Word for word, restate the lines that run from the line containing "Merkmale der weitreichenden" to the last line of the records below.
═════ Records
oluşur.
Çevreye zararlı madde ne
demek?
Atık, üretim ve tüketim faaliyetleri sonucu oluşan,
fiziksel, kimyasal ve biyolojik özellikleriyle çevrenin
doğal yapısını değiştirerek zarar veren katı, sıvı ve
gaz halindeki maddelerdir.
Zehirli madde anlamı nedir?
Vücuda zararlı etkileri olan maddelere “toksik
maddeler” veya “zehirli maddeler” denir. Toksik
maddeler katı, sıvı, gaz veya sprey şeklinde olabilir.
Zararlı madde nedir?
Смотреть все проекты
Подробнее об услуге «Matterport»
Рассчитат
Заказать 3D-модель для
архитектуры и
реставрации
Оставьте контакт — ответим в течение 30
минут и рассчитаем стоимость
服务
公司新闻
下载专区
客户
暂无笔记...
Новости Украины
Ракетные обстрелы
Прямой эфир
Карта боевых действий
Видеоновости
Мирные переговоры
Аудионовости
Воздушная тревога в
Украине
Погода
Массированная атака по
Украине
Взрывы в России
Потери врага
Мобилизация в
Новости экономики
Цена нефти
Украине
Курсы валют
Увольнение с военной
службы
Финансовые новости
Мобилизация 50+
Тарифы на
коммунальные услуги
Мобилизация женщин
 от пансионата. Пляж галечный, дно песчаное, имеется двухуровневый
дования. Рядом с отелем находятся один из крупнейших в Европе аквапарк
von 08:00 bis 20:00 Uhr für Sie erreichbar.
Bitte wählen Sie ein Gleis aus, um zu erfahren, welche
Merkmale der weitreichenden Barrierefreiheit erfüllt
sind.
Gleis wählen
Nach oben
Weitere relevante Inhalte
══════════
- Response below -
Merkmale der weitreichenden Barrierefreiheit erfüllt
sind.
Gleis wählen
Nach oben
Weitere relevante Inhalte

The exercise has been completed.